CAIRO (Reuters) - Turkey’s prime minister, an outspoken of critic of Israel, praised Egypt’s Islamist president, Mohamed Mursi, on Saturday for recalling his ambassador from Tel Aviv in response to Israeli attacks on Gaza.
Egypt, which in 1979 became the first Arab state to sign a peace treaty with Israel, recalled its envoy on Wednesday hours after Israel launched an air campaign on Gaza.
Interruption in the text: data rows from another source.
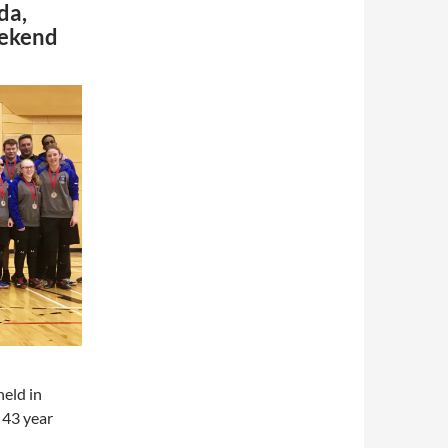
da,
eekend
eld in
 43 year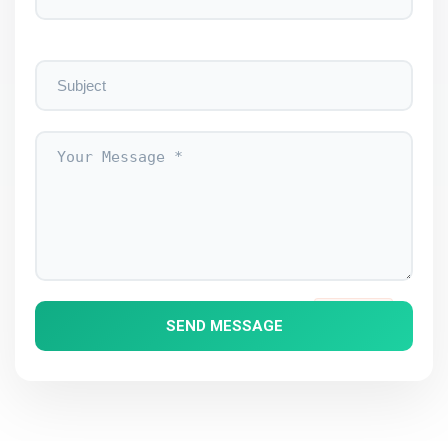
EBSI
BLOCKCHAIN
SOLUTIONS
SEND MESSAGE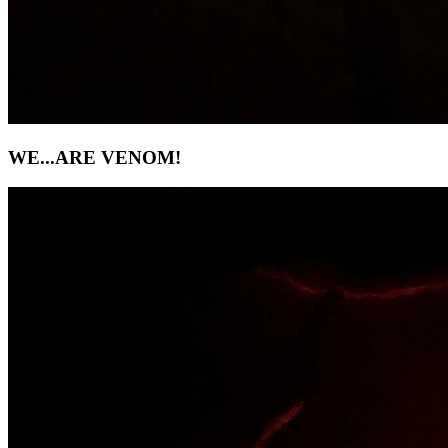
WE...ARE VENOM!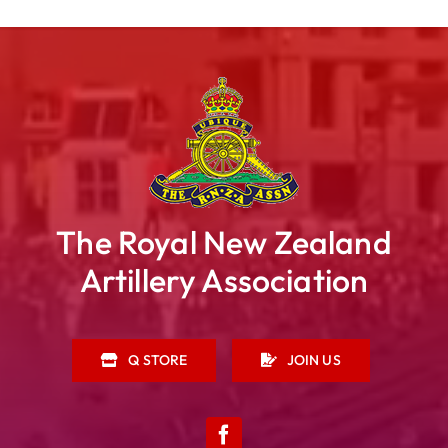
The Royal New Zealand
Artillery Association
Q STORE
JOIN US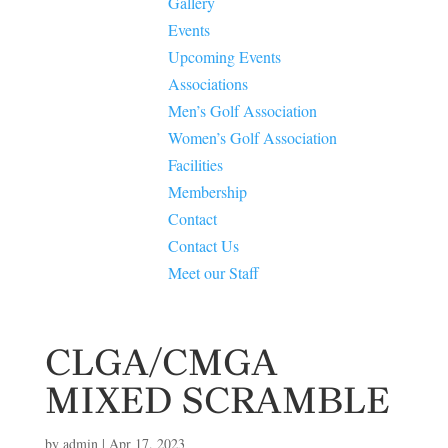
Gallery
Events
Upcoming Events
Associations
Men’s Golf Association
Women’s Golf Association
Facilities
Membership
Contact
Contact Us
Meet our Staff
CLGA/CMGA
MIXED SCRAMBLE
by
admin
|
Apr 17, 2023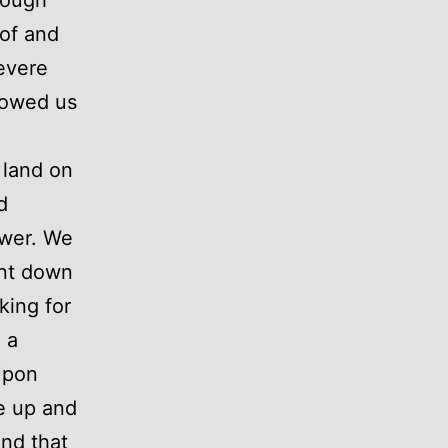
 of and
evere
lowed us
 land on
d
swer. We
ent down
king for
 a
 Upon
ke up and
and that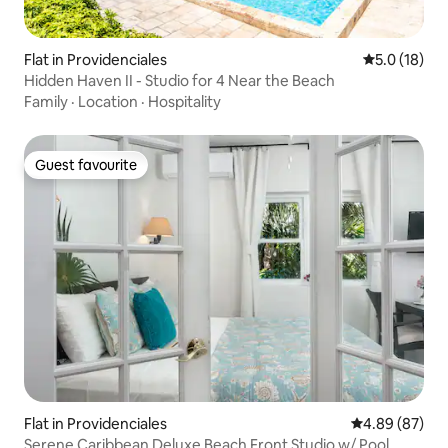
Flat in Providenciales
5.0 out of 5
5.0 (18)
Hidden Haven II - Studio for 4 Near the Beach
Family
·
Location
·
Hospitality
Guest favourite
Guest favourite
Flat in Providenciales
4.89 out of 5 
4.89 (87)
Serene Caribbean Deluxe Beach Front Studio w/ Pool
Turkey withdrew its ambassador over a separate incident with Israel in 2010.
“Israel is using disproportionate force. (Israeli Prime Minister Benjamin) Netanyahu proceeds with these kinds of actions thanks to the international negligence,” Erdogan told an enthusiastic audience in a speech at Cairo University.
Israel’s declared aim is to deter Hamas in Gaza from launching cross-border rocket salvoes that have plagued southern Israel for years.
Many Egyptians, who toppled autocrat Hosni Mubarak in a popular uprising in 2011, look to Turkey as a model of how a government with Islamist leanings can deliver a strong economy and play an influential regional role.
“Raise your head up high, your are Egyptian,” chanted students and others in the hall that included officials and dignitaries. “Egypt and Turkey are hand-in-hand,” they chanted.
“I congratulate my brother Mursi who recalled the Egypt ambassador in Israel after recent incidents,” Erdogan said.
Ties between Israel and Turkey, once Israel’s only Muslim ally, crumbled after Israeli marines stormed an aid ship in 2010 to enforce a naval blockade of the Palestinian-run Gaza Strip. Nine Turks were killed in clashes with activists on board.
Turkey expelled Israel’s ambassador and froze military cooperation after a U.N. report into the incident released in September last year largely exonerated the Jewish state.
“Turkey will continue to fight before the international community for our Palestinian brothers,” Erdogan said. “I congratulate Egypt’s youth and people for your revolution.”
The prime minister also repeated his call for an end to the rule of Syrian President Bashar al-Assad, who used his army to try to crush what began as peaceful protests and has now morphed into a civil war.
“We will continue to take steps with Egypt about the Syria crisis,” Erdogan said.
Mursi has sought to set up a regional group on Syria that comprises Egypt, Turkey and Saudi Arabia - all opposed to Assad - with Iran, which is the Syrian president’s staunch ally. After a preparatory meeting, Saudi Arabia has stayed away.
The Turkish prime minister also repeated that Turkey was ready for closer business ties with Egypt, whose economy has been pummeled by the turmoil that followed Mubarak’s overthrow.